# Material for the task
━━━━━━━━━━━━━━━━━━━━

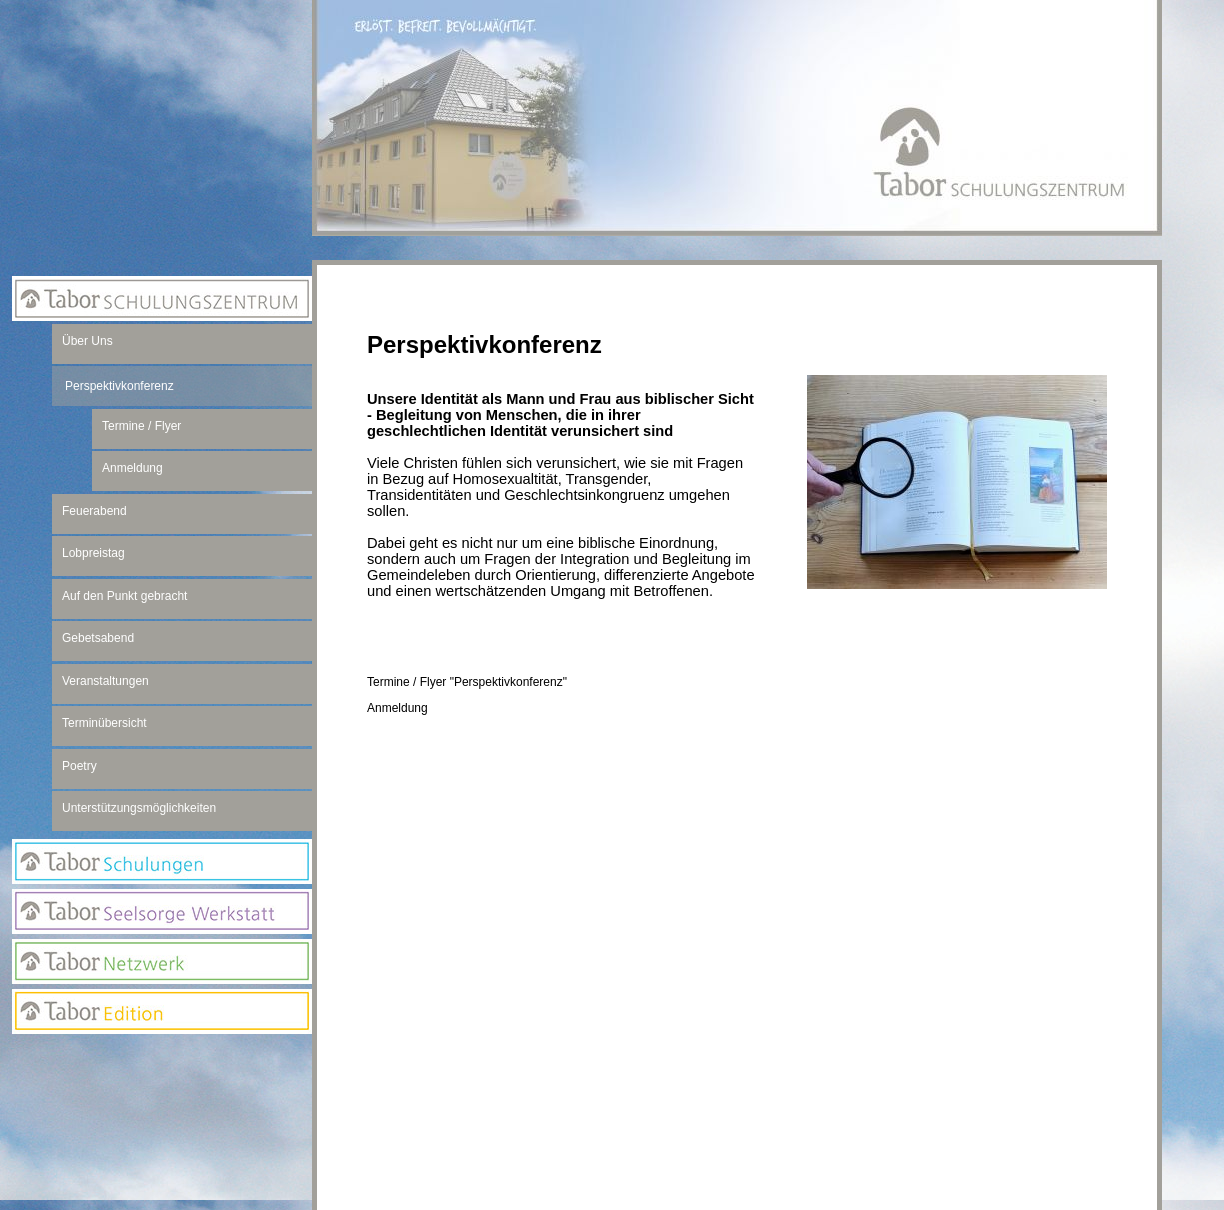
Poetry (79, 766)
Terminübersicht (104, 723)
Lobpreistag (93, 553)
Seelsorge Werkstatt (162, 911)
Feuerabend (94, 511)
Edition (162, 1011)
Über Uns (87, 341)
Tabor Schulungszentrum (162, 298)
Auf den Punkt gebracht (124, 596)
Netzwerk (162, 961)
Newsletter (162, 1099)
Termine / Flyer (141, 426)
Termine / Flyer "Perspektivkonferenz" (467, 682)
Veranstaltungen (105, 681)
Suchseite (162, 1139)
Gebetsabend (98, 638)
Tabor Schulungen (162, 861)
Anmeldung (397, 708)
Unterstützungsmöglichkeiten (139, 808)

━━━━━━━━━━━━━━━━━━━━

# Task brief
The answer must consist of each line in the entries above that includes "Flyer".

# Answer box
Termine / Flyer (141, 426)
Termine / Flyer "Perspektivkonferenz" (467, 682)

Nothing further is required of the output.